Work through the entries below and report how many lines include "maat". The number alone is the answer.
--- Extracted material Enclosed Below ---
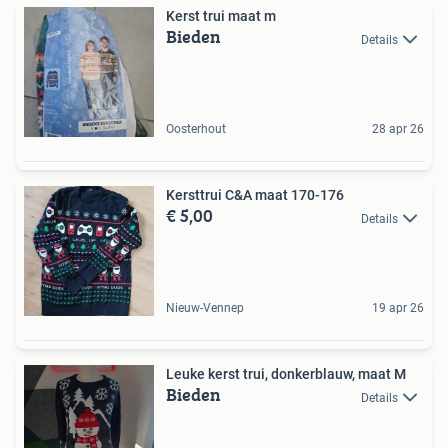
Kerst trui maat m
Bieden
Details
Oosterhout
28 apr 26
Kersttrui C&A maat 170-176
€ 5,00
Details
Nieuw-Vennep
19 apr 26
Leuke kerst trui, donkerblauw, maat M
Bieden
Details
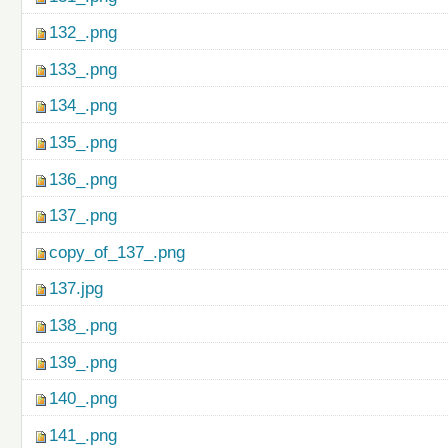
132_.png
133_.png
134_.png
135_.png
136_.png
137_.png
copy_of_137_.png
137.jpg
138_.png
139_.png
140_.png
141_.png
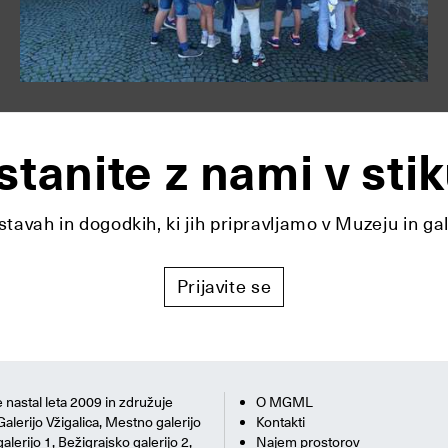
stanite z nami v stik
tavah in dogodkih, ki jih pripravljamo v Muzeju in ga
Prijavite se
 nastal leta 2009 in združuje
O MGML
Galerijo Vžigalica, Mestno galerijo
Kontakti
alerijo 1, Bežigrajsko galerijo 2,
Najem prostorov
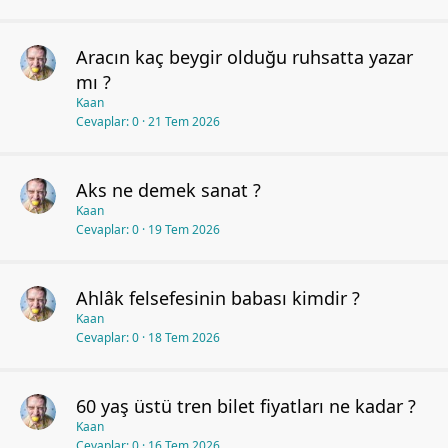
Aracın kaç beygir olduğu ruhsatta yazar
mı ?
Kaan
Cevaplar
0
21 Tem 2026
Aks ne demek sanat ?
Kaan
Cevaplar
0
19 Tem 2026
Ahlâk felsefesinin babası kimdir ?
Kaan
Cevaplar
0
18 Tem 2026
60 yaş üstü tren bilet fiyatları ne kadar ?
Kaan
Cevaplar
0
16 Tem 2026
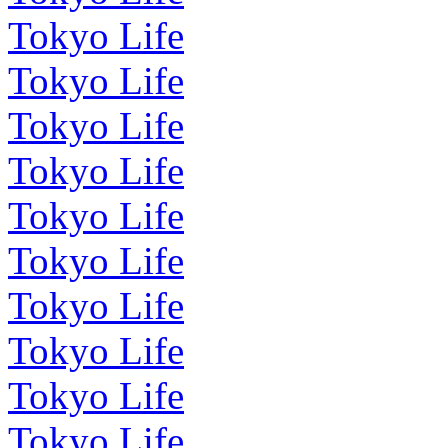
Tokyo Life
Tokyo Life
Tokyo Life
Tokyo Life
Tokyo Life
Tokyo Life
Tokyo Life
Tokyo Life
Tokyo Life
Tokyo Life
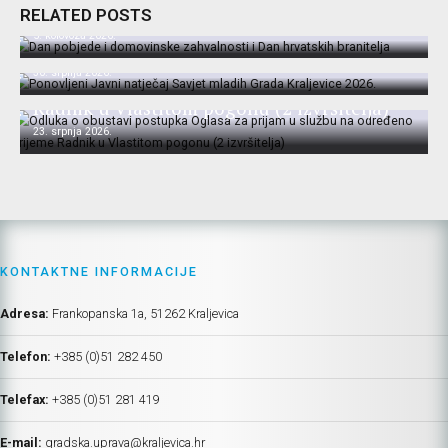
hrvatskih branitelja
RELATED POSTS
Ponovljeni Javni natječaj Savjet mladih
5. kolovoza 2026.
Grada Kraljevice 2026.
Odluka o obustavi postupka Oglasa za
30. srpnja 2026.
prijam u službu na određeno vrijeme
Radnik u Vlastitom pogonu (2 izvršitelja)
23. srpnja 2026.
KONTAKTNE INFORMACIJE
Adresa:
Frankopanska 1a, 51262 Kraljevica
Telefon:
+385 (0)51 282 450
Telefax:
+385 (0)51 281 419
E-mail:
gradska.uprava@kraljevica.hr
--- End of Enclosed Extracted material ---
- _Task output_: 3